Saturday, September 29, 2007

Jungian Mysticism

The following quotes are from:

Mysticism in the Analytical Psychology of Carl Jung and the Yoga Psychology of Patanjali: A Comparative Study by Harold Coward.
Philosophy East and West, Vol. 29, No. 3. (Jul., 1979), pp. 323-336.

As Jung puts it,
God is the union of the opposites, the uniting of the torn asunder, the conflict
is redeemed in the Cross. So Przywara says: 'God appears in the cross', that
is he manifests himself as the crucified Christ. The man who wishes to reach
this unity in God, to make God real in himself, can only attain this through
the Imitatio Christi, that is he must take up his cross and accept the conflict
of the world and stand in the center of the opposites.

The Christian during contemplation would never say, "I am Christ"
but will confess with Paul, "Not I, but Christ liveth in me" [The Buddhist]
sutra, however, says: "Thou wilt know that thou art the Buddha."
At bottom both statements express a fundamental sense of unity, but in Jung's
view, the way the unity is experienced is altogether different. The Buddhist
statement "Thou art the Buddha" or the Hindu Upanisadic teaching "I am
Brahman" requires complete removal of the individual ego or ahamkara. The
Western statement "Christ liveth in me" implies not a destruction of the ego
but rather an invasion or possession by God so that the individual ego continues
to exist only now as servant of the Lord.

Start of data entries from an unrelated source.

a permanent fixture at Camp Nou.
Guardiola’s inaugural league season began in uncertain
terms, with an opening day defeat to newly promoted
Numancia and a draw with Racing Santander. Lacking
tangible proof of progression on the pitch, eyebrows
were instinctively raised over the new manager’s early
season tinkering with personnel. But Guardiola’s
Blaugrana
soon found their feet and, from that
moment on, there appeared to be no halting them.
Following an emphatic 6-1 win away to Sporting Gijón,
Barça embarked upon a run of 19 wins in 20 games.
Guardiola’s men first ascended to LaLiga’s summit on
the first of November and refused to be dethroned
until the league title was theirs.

The preceding review of Jungian psychology and Patanjali's yoga shows both
points of agreement and difference. Both authors agree with the definition
of mystical experience presented by the philosophers as being
characterized by a loss of the sense of finite ego and a corresponding increased
identification with a transcendent spiritual reality. But there was definite
disagreement about the degree of ego loss which occurs and about the kind
of psychological process which is mainly responsible for the mystic's identification
with the larger transcendent reality.

In the face of the earlier comparative psychological study, we find ourselves
left with what is perhaps a new and expanded version of Stace's question,
"Does mystical experience point to an objective reality or is it merely a subjective
phenomenon?" Now the psychological question must be added, "Can
there be mystical experience without an individual ego? Or put another way,
"Is unlimited consciousness of the fullness of reality psychologically possible?"